Re: Index not being used in sorting of simple table - Mailing list pgsql-performance

From Paul Smith
Subject Re: Index not being used in sorting of simple table
Date
Msg-id VPOP32.5.0.20070504171050.732.408d.1.f0e0d0d3@lmail.pscs.co.uk
Whole thread Raw
In response to Re: Index not being used in sorting of simple table  (Heikki Linnakangas <heikki@enterprisedb.com>)
List pgsql-performance
At 16:26 04/05/2007, you wrote:
>Paul Smith wrote:
>>Why doesn't it use the other index? If use 'set enable_seqscan=0'
>>then it does.
>
>Just a guess, but is the table clustered on column a? Maybe not
>explicitly, but was it loaded from data that was sorted by a?

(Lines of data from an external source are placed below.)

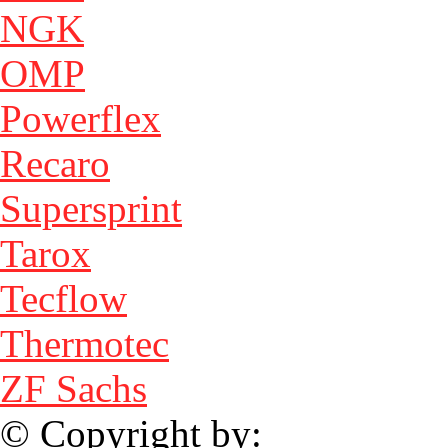
NGK
OMP
Powerflex
Recaro
Supersprint
Tarox
Tecflow
Thermotec
ZF Sachs
© Copyright by: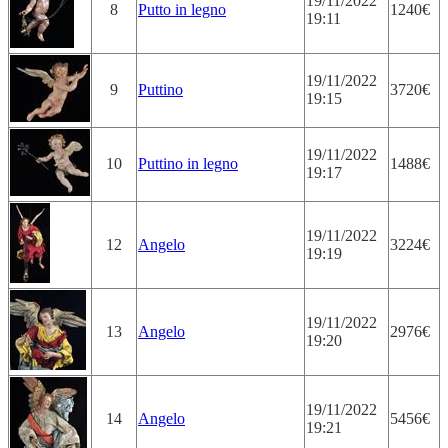
19/11/2022
8
Putto in legno
1240€
19:11
19/11/2022
9
Puttino
3720€
19:15
19/11/2022
10
Puttino in legno
1488€
19:17
19/11/2022
12
Angelo
3224€
19:19
19/11/2022
13
Angelo
2976€
19:20
19/11/2022
14
Angelo
5456€
19:21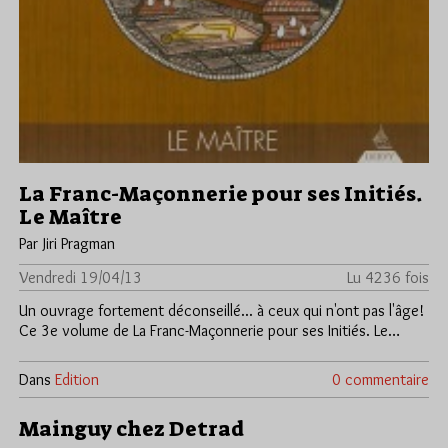
La Franc-Maçonnerie pour ses Initiés.
Le Maître
Par Jiri Pragman
Vendredi 19/04/13
Lu 4236 fois
Un ouvrage fortement déconseillé... à ceux qui n'ont pas l'âge!
Ce 3e volume de La Franc-Maçonnerie pour ses Initiés. Le…
Dans
Edition
0 commentaire
Mainguy chez Detrad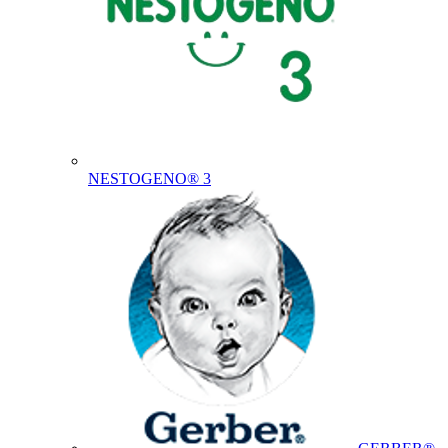
NESTOGENO® 3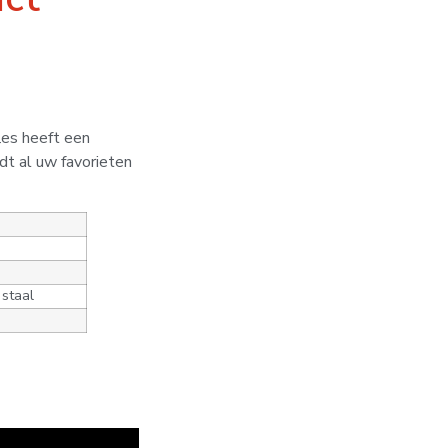
les heeft een
dt al uw favorieten
 staal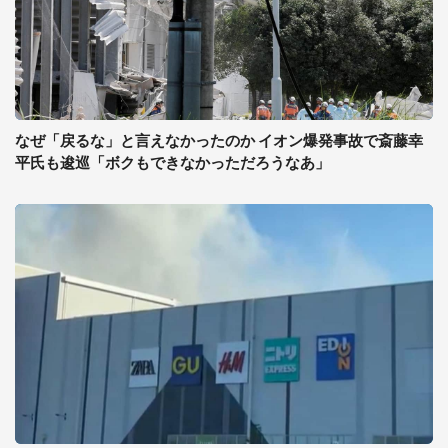
なぜ「戻るな」と言えなかったのか イオン爆発事故で斎藤幸
平氏も逡巡「ボクもできなかっただろうなあ」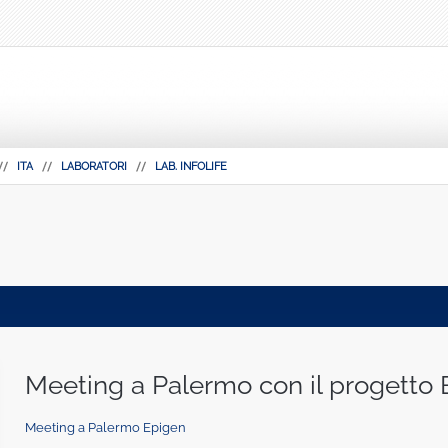
ITA
LABORATORI
LAB. INFOLIFE
Meeting a Palermo con il progetto
Meeting a Palermo Epigen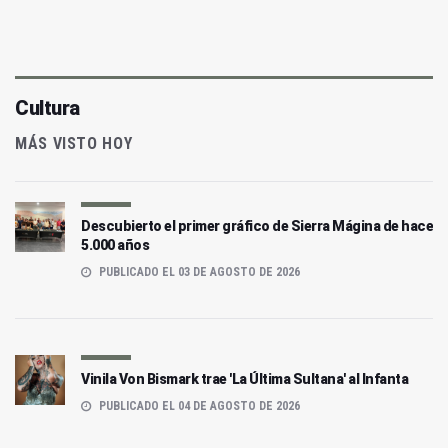
Cultura
MÁS VISTO HOY
Descubierto el primer gráfico de Sierra Mágina de hace
5.000 años
PUBLICADO EL 03 DE AGOSTO DE 2026
Vinila Von Bismark trae 'La Última Sultana' al Infanta
PUBLICADO EL 04 DE AGOSTO DE 2026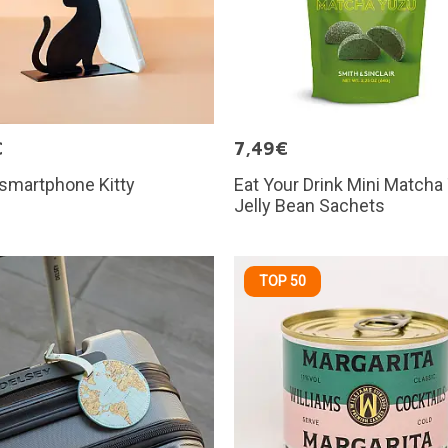
€
7,49€
smartphone Kitty
Eat Your Drink Mini Matcha
Jelly Bean Sachets
TOP 50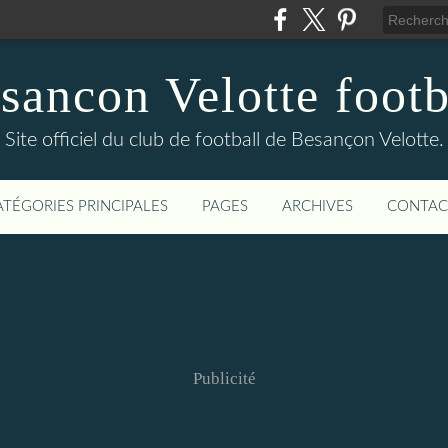
sancon Velotte footb
Site officiel du club de football de Besançon Velotte.
ATÉGORIES PRINCIPALES
PAGES
ARCHIVES
CONTAC
Publicité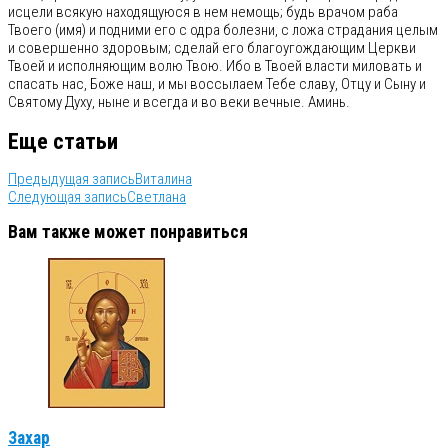
исцели всякую находящуюся в нем немощь; будь врачом раба
Твоего (имя) и подними его с одра болезни, с ложа страдания целым
и совершенно здоровым; сделай его благоугождающим Церкви
Твоей и исполняющим волю Твою. Ибо в Твоей власти миловать и
спасать нас, Боже наш, и мы воссылаем Тебе славу, Отцу и Сыну и
Святому Духу, ныне и всегда и во веки вечные. Аминь.
Еще статьи
Предыдущая запись
Виталина
Следующая запись
Светлана
Вам также может понравиться
Захар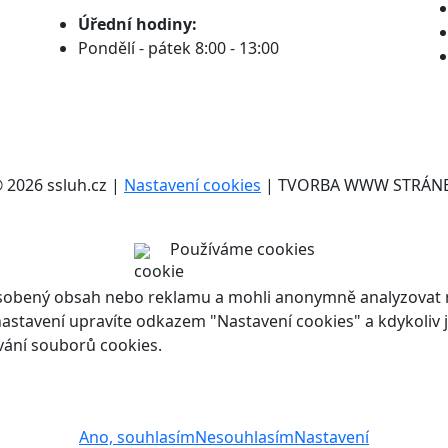
Úřední hodiny:
Pondělí - pátek 8:00 - 13:00
2026 ssluh.cz |
Nastavení cookies
| TVORBA WWW STRÁN
Používáme cookies
ůsobený obsah nebo reklamu a mohli anonymně analyzovat n
ch nastavení upravíte odkazem "Nastavení cookies" a kdykoli
vání souborů cookies.
Ano, souhlasím
Nesouhlasím
Nastavení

I wouldn't have thought so - a is pretty 'random' as far as order of
insertion goes. On the other hand 'b' (the one whose index doesn't
get used) is probably pretty correlated - 'b' is the date when the
entry was added to the table, so they would be added in order of 'b'
(they also get deleted after a while, and I'm not sure how PGSQL
re-uses deleted rows that have been vacuumed)

>Analyzer calculates the correlation between physical order and each
>column. The planner will favor index scans instead of sorting when
>the correlation is strong, and it thinks the data doesn't fit in
>memory. Otherwise an explicitly sort will result in less I/O and be
>therefore more favorable.

Ah, I see.

>You can check the correlation stats with:
>SELECT tablename, attname, correlation FROM pg_stats where tablename='x';

There I get
  x   | a  |     0.977819
  x   | b  |     0.78292

This is a bit odd, because I'd have thought they'd be more correlated
on 'b' than 'a'..

>>I tried using EXPLAIN ANALYZE to see how long it actually took:
>>- seq scan - 75 secs
>>- index scan - 13 secs
>>- seq scan - 77 secs
>
>>(I tried the seq scan version after the index scan as well to see
>>if disk caching was a factor, but it doesn't look like it)
>
>That won't flush the heap pages from cache...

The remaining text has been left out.